En outre, le PSE peut organiser des séances d’information pour les enseignants, le personnel Accueil temps libre. "Des formations à la gestion des situations de crises, aux premiers secours permettent à tout un chacun d’être plus serein dans la prise en charge des enfants ayant une épilepsie, de lever les craintes… Dans certaines situations, la classe a besoin d’un temps de parole pour comprendre, dire ses émotions face à la maladie d’un des leurs.

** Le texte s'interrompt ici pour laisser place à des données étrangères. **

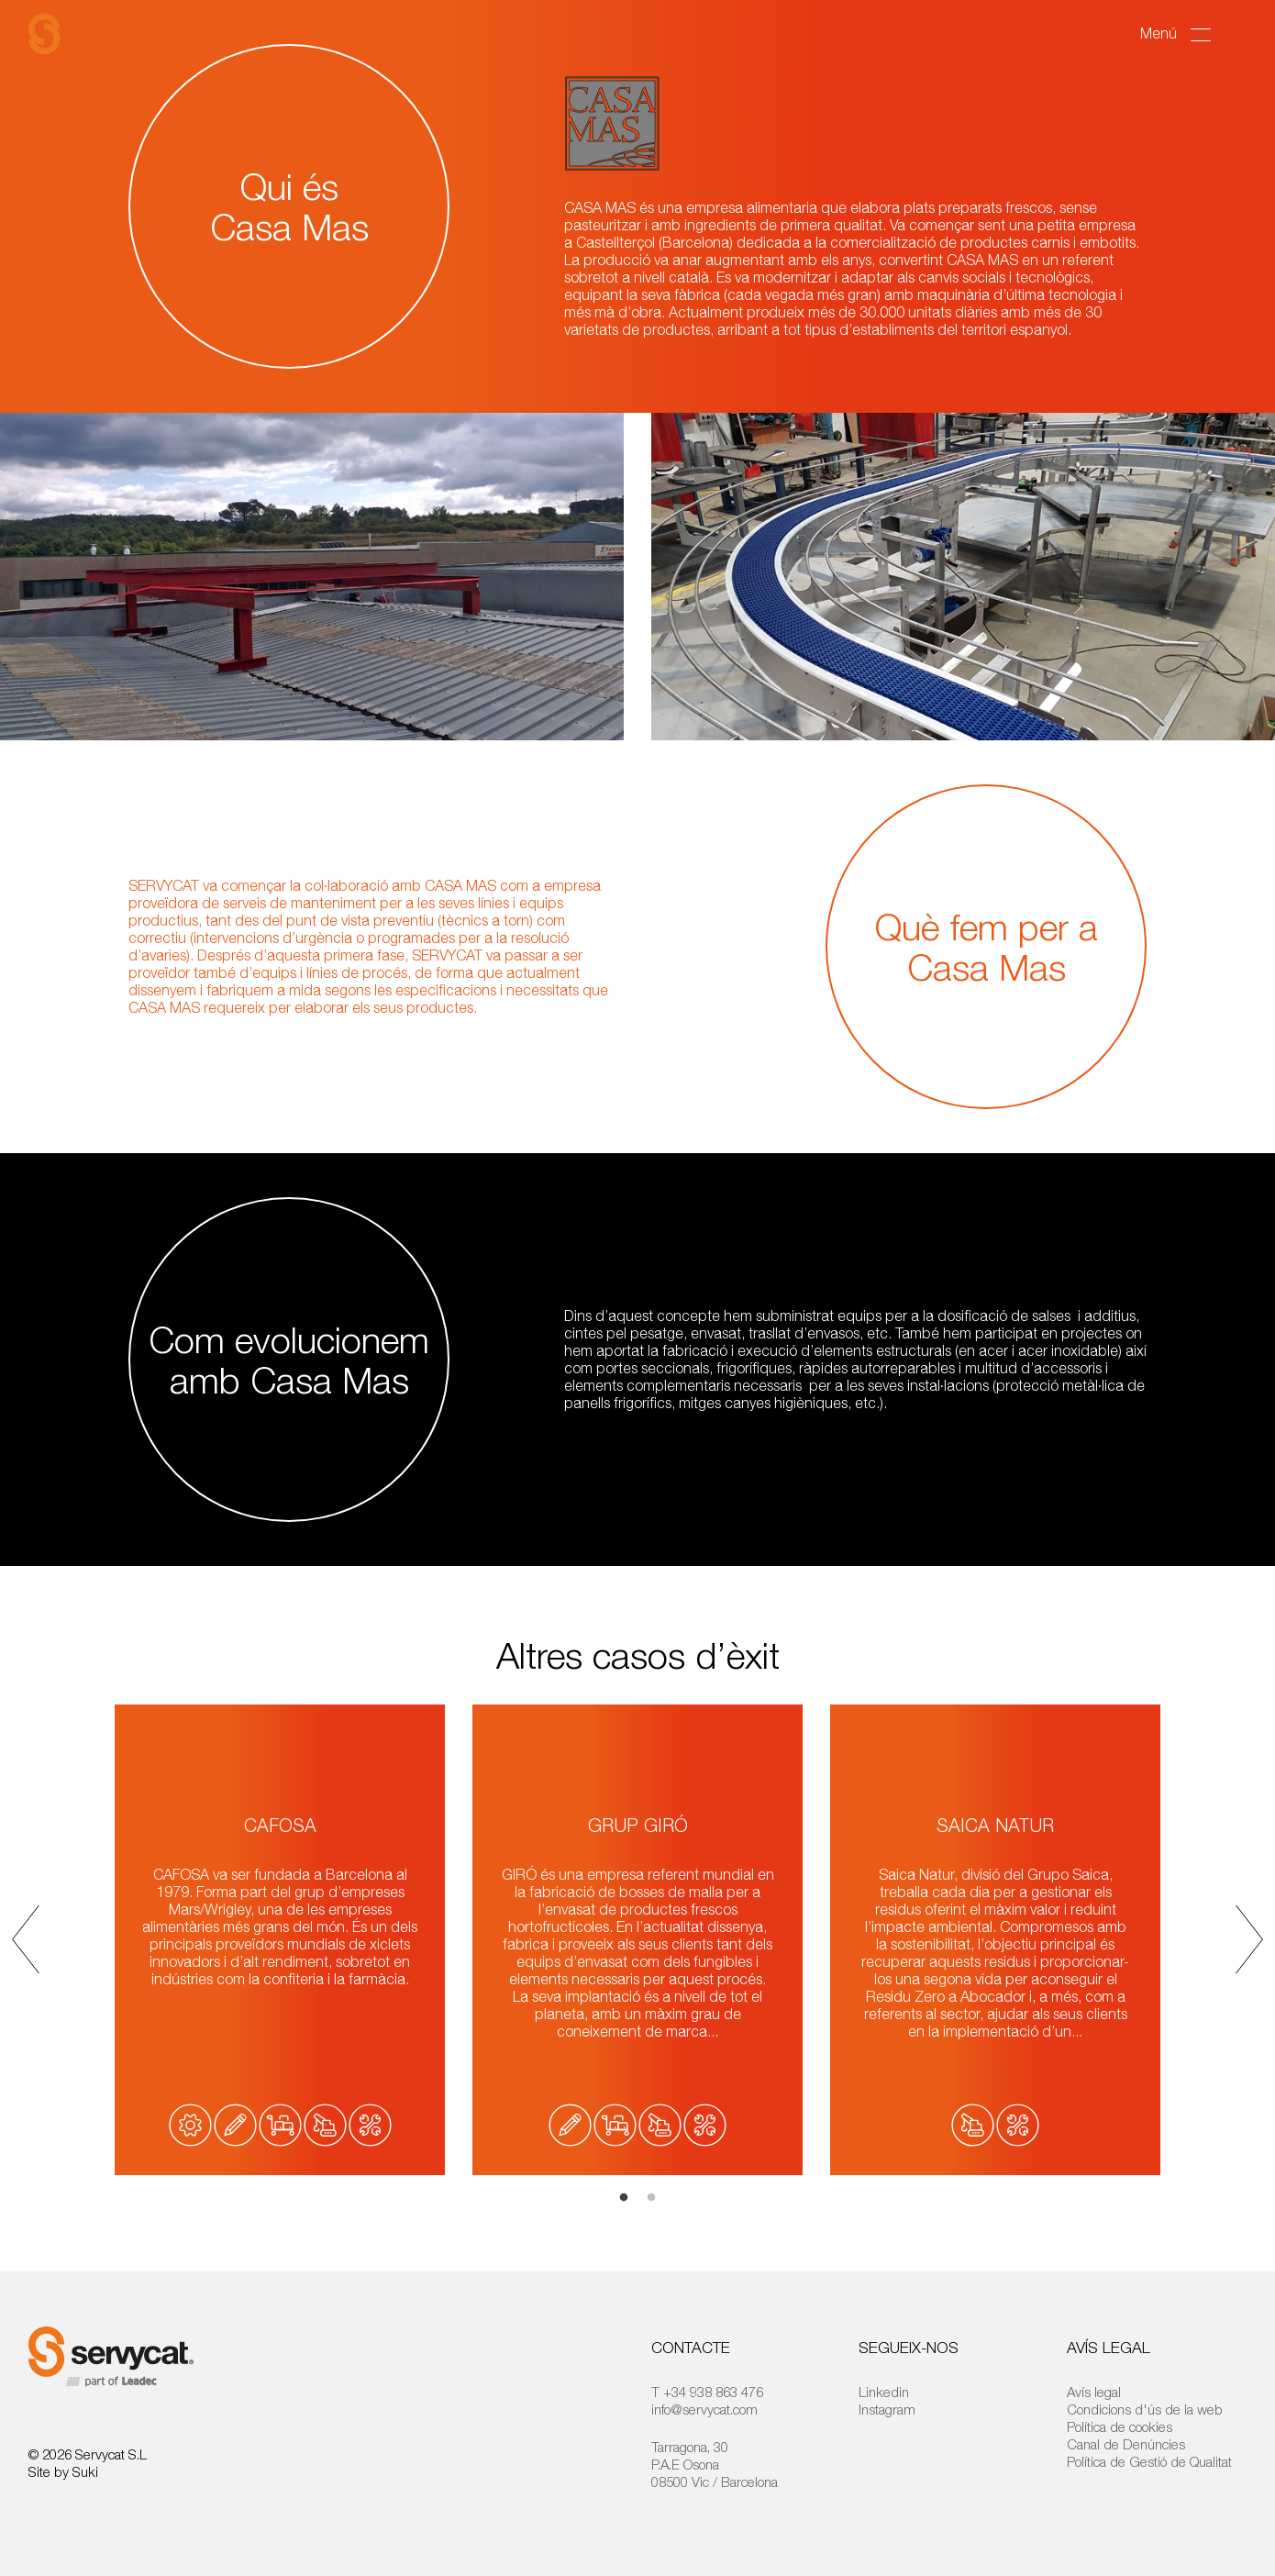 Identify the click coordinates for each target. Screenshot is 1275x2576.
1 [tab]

Le médecin et l’infirmière se rendent, alors, à l’école et organisent un temps de questions-réponses, un temps d’expression de ses sentiments".
(*) Prénom d'emprunt

A savoir sur l'épilepsie à propos de…
La maladie
L'épilepsie est définie par la répétition de crises, qui correspondent à un dysfonctionnement cérébral transitoire. Lors d’une crise, l’activité électrique d’un très grand nombre de neurones s’emballe au sein d’un réseau anormal, réseau qui a été progressivement constitué dans le temps.
Les crises les plus spectaculaires - mais moins fréquentes -, qu’on appelle tonico-cloniques, comportent perte de connaissance et convulsions. La majorité des crises sont plus discrètes, se résumant souvent à une brève rupture de contact avec le monde extérieur.
Les causes sont très diverses, principalement de deux types : lésion cérébrale (malformation, AVC, trauma, encéphalite, tumeur…) ou anomalie génétique.
La stigmatisation
Selon une étude menée par les neurologues Pascal Vrielynck (Centre Neurologique William Lennox) et Michel Osseman (CHU UCL Namur), la stigmatisation, ouvertement exprimée ou ressentie, est retrouvée chez près de la moitié des personnes atteintes d'épilepsie et est jugée sévère dans 10 à 30% des cas. La personne ou son entourage peuvent éprouver des difficultés à fonder une famille ou trouver un emploi, même en l'absence de contre-indication. Un enfant risque, pour sa part, de se voir exclu de certains activités ou sorties scolaires auxquelles il aurait pu participer sans difficultés.
La méconnaissance
Considérée comme mystérieuse, voire honteuse, cette maladie effraie et entraîne, aujourd'hui encore, des attitudes de rejet injustifié.
Au 21ème siècle, il reste difficile pour beaucoup de patients de parler ouvertement de leur épilepsie. "La discrimination est manifestement favorisée par une méconnaissance de la maladie chez le grand public, relève le Pr Osseman. Une première enquête de la LFBE sur la perception de la maladie dans la société montrait que près de 30% des personnes sondées pensaient que l'épilepsie est une maladie mentale. 85% pensaient également qu'en cas de crise, il fallait insérer un objet entre les dents pour éviter d'avaler sa langue, ce qui est impossible."
Le traitement
Environ deux personnes sur trois n'ont plus de crise lorsqu'elles sont sous traitement médicamenteux et la majorité des personnes avec une épilepsie ont une vie familiale, sociale et professionnelle normale. Cela dit, certains patients (environ 20 000 en Belgique) ont une épilepsie difficile à traiter, dite “épilepsie réfractaire”.